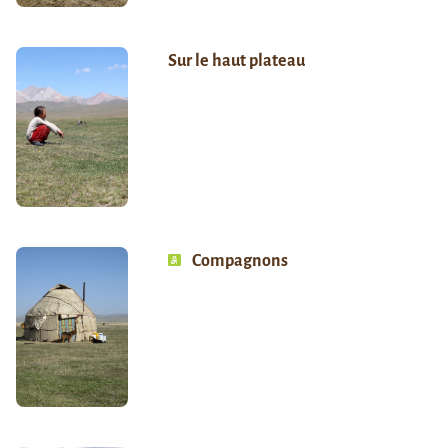
Sur le haut plateau
Compagnons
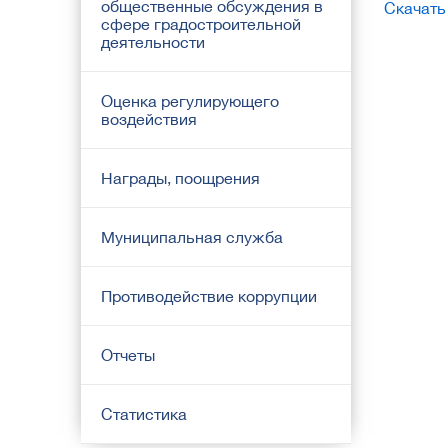
общественные обсуждения в
Скачать
сфере градостроительной
деятельности
Оценка регулирующего
воздействия
Награды, поощрения
Муниципальная служба
Противодействие коррупции
Отчеты
Статистика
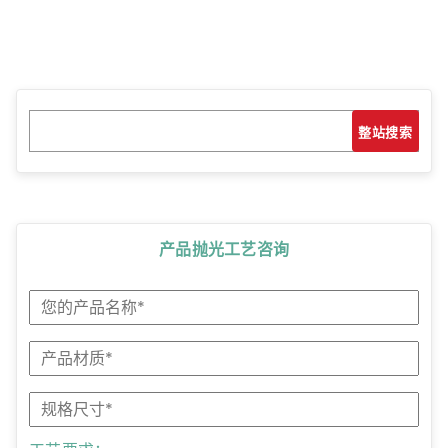
搜
搜索
索
产品抛光工艺咨询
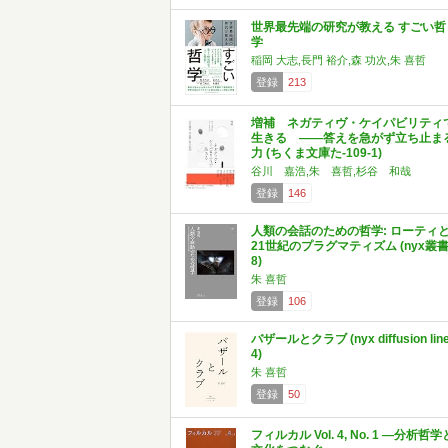
世界最先端の研究が教える すごい哲
学
稲岡 大志,長門 裕介,森 功次,朱 喜哲
登録
213
増補 ネガティヴ・ケイパビリティ
生きる ――答えを急がず立ち止ま
力 (ちくま文庫た-109-1)
谷川 嘉浩,朱 喜哲,杉谷 和哉
登録
146
人類の会話のための哲学: ローティ
21世紀のプラグマティズム (nyx叢
8)
朱 喜哲
登録
106
バザールとクラブ (nyx diffusion lin
4)
朱 喜哲
登録
50
フィルカル Vol. 4, No. 1 ―分析哲学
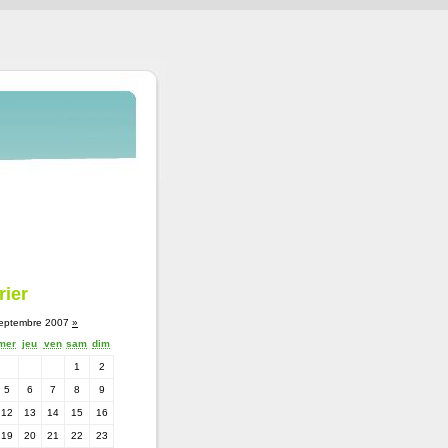
rier
eptembre 2007
»
mer
jeu
ven
sam
dim
1
2
5
6
7
8
9
12
13
14
15
16
19
20
21
22
23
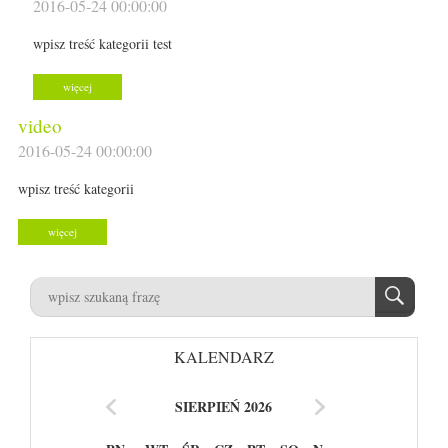
2016-05-24 00:00:00
wpisz treść kategorii test
więcej
video
2016-05-24 00:00:00
wpisz treść kategorii
więcej
KALENDARZ
SIERPIEŃ 2026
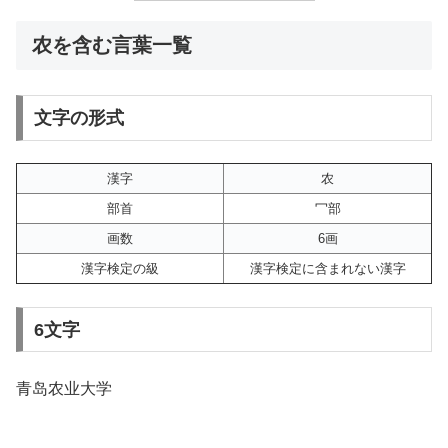
农を含む言葉一覧
文字の形式
漢字
农
部首
冖部
画数
6画
漢字検定の級
漢字検定に含まれない漢字
6文字
青岛农业大学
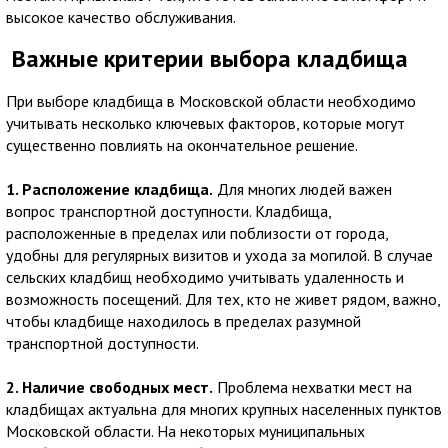
высокое качество обслуживания.
Важные критерии выбора кладбища
При выборе кладбища в Московской области необходимо
учитывать несколько ключевых факторов, которые могут
существенно повлиять на окончательное решение.
1. Расположение кладбища.
Для многих людей важен
вопрос транспортной доступности. Кладбища,
расположенные в пределах или поблизости от города,
удобны для регулярных визитов и ухода за могилой. В случае
сельских кладбищ необходимо учитывать удаленность и
возможность посещений. Для тех, кто не живет рядом, важно,
чтобы кладбище находилось в пределах разумной
транспортной доступности.
2. Наличие свободных мест.
Проблема нехватки мест на
кладбищах актуальна для многих крупных населенных пунктов
Московской области. На некоторых муниципальных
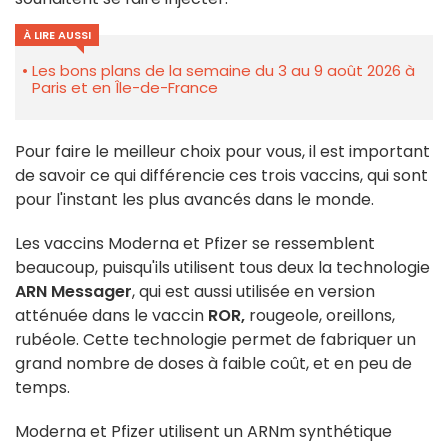
À LIRE AUSSI
Les bons plans de la semaine du 3 au 9 août 2026 à
Paris et en Île-de-France
Pour faire le meilleur choix pour vous, il est important
de savoir ce qui différencie ces trois vaccins, qui sont
pour l'instant les plus avancés dans le monde.
Les vaccins Moderna et Pfizer se ressemblent
beaucoup, puisqu'ils utilisent tous deux la technologie
ARN Messager
, qui est aussi utilisée en version
atténuée dans le vaccin
ROR,
rougeole, oreillons,
rubéole. Cette technologie permet de fabriquer un
grand nombre de doses à faible coût, et en peu de
temps.
Moderna et Pfizer utilisent un ARNm synthétique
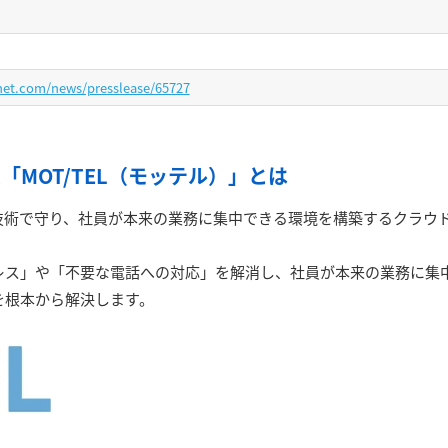
net.com/news/presslease/65727
MOT/TEL（モッテル）」とは
を技術で守り、社員が本来の業務に集中できる環境を構築するクラウ
レス」や「不要な電話への対応」を解消し、社員が本来の業務に集
を根本から解決します。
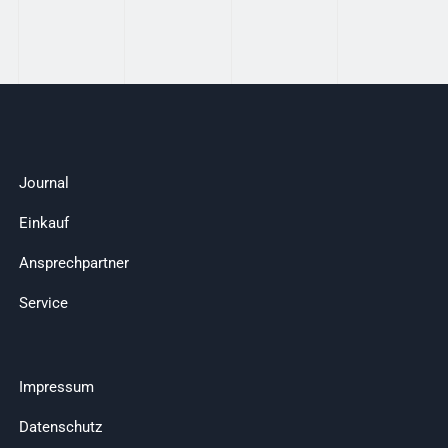
Journal
Einkauf
Ansprechpartner
Service
Impressum
Datenschutz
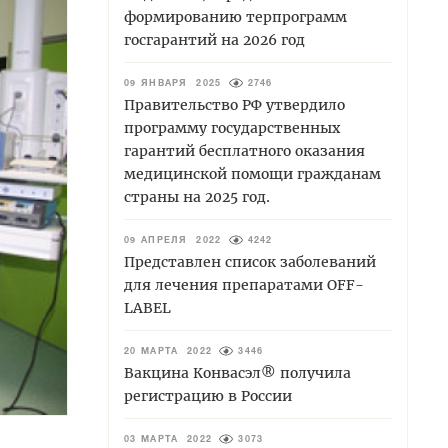
формированию терпрограмм
госгарантий на 2026 год
09 ЯНВАРЯ 2025
2746
Правительство РФ утвердило
программу государственных
гарантий бесплатного оказания
медицинской помощи гражданам
страны на 2025 год.
09 АПРЕЛЯ 2022
4242
Представлен список заболеваний
для лечения препаратами OFF-
LABEL
20 МАРТА 2022
3446
Вакцина Конвасэл® получила
регистрацию в России
03 МАРТА 2022
3073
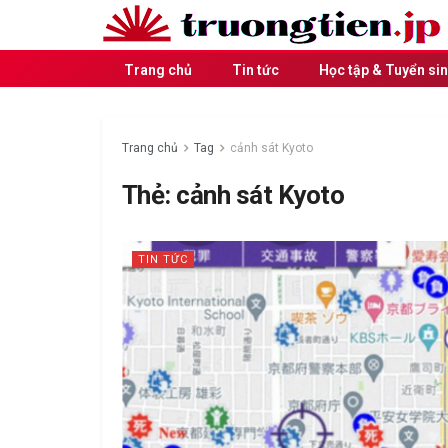
Trang chủ
Tin tức
Học tập & Tuyển si
Trang chủ
Tag
cảnh sát Kyoto
Thẻ:
cảnh sát Kyoto
TIN TỨC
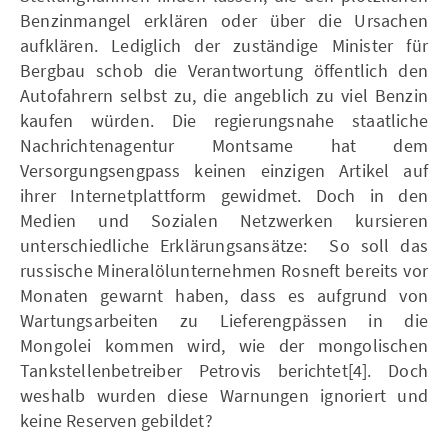
Benzinmangel erklären oder über die Ursachen
aufklären. Lediglich der zuständige Minister für
Bergbau schob die Verantwortung öffentlich den
Autofahrern selbst zu, die angeblich zu viel Benzin
kaufen würden. Die regierungsnahe staatliche
Nachrichtenagentur Montsame hat dem
Versorgungsengpass keinen einzigen Artikel auf
ihrer Internetplattform gewidmet. Doch in den
Medien und Sozialen Netzwerken kursieren
unterschiedliche Erklärungsansätze: So soll das
russische Mineralölunternehmen Rosneft bereits vor
Monaten gewarnt haben, dass es aufgrund von
Wartungsarbeiten zu Lieferengpässen in die
Mongolei kommen wird, wie der mongolischen
Tankstellenbetreiber Petrovis berichtet[4]. Doch
weshalb wurden diese Warnungen ignoriert und
keine Reserven gebildet?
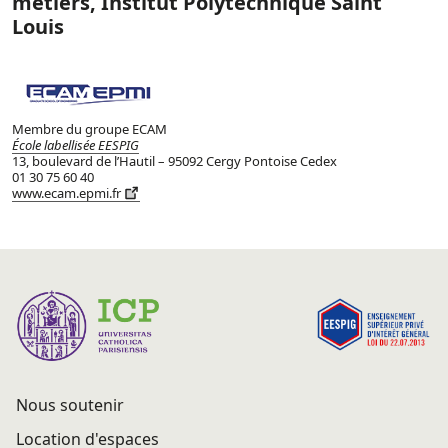
métiers, Institut Polytechnique Saint
Louis
Membre du groupe ECAM
École labellisée EESPIG
13, boulevard de l’Hautil – 95092 Cergy Pontoise Cedex
01 30 75 60 40
www.ecam.epmi.fr
Nous soutenir
Location d'espaces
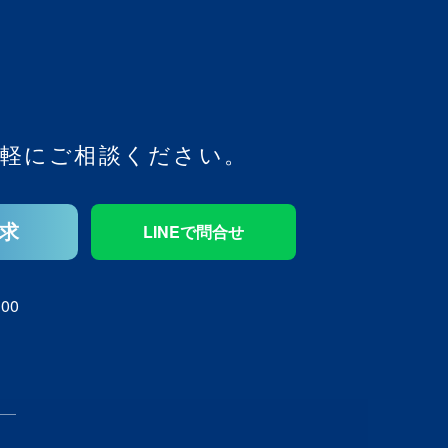
軽にご相談ください。
求
LINEで問合せ
00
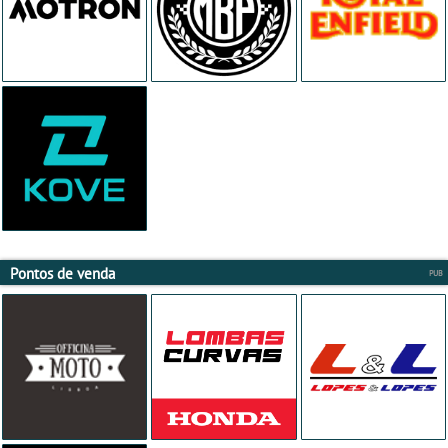
Pontos de venda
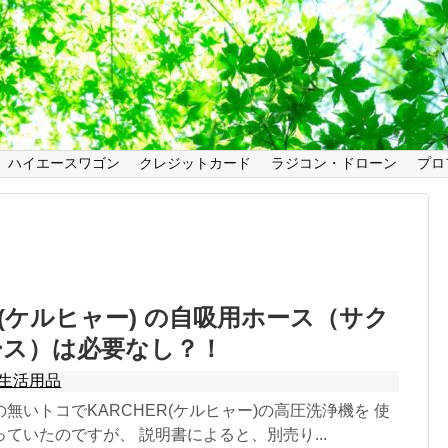
ハイエースワゴン
クレジットカード
ラジコン・ドローン
プロ
ER(ケルヒャー) の自吸用ホース（サク
ース）は必要なし？！
生活用品
無いトコでKARCHER(ケルヒャー)の高圧洗浄機を 使
ていたのですが、 説明書によると、別売り...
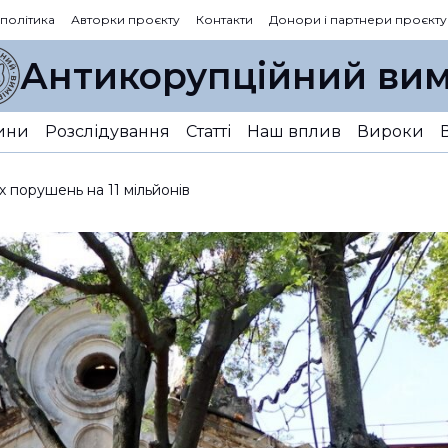
 політика
Авторки проєкту
Контакти
Донори і партнери проєкту
Антикорупційний вим
ини
Розслідування
Статті
Наш вплив
Вироки
х порушень на 11 мільйонів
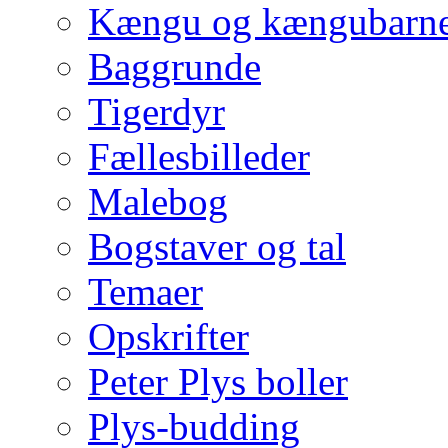
Kængu og kængubarne
Baggrunde
Tigerdyr
Fællesbilleder
Malebog
Bogstaver og tal
Temaer
Opskrifter
Peter Plys boller
Plys-budding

» Assigned task: Return every line above in which the string "kategorii" occurs.

» Exercise response:
wpisz treść kategorii test
wpisz treść kategorii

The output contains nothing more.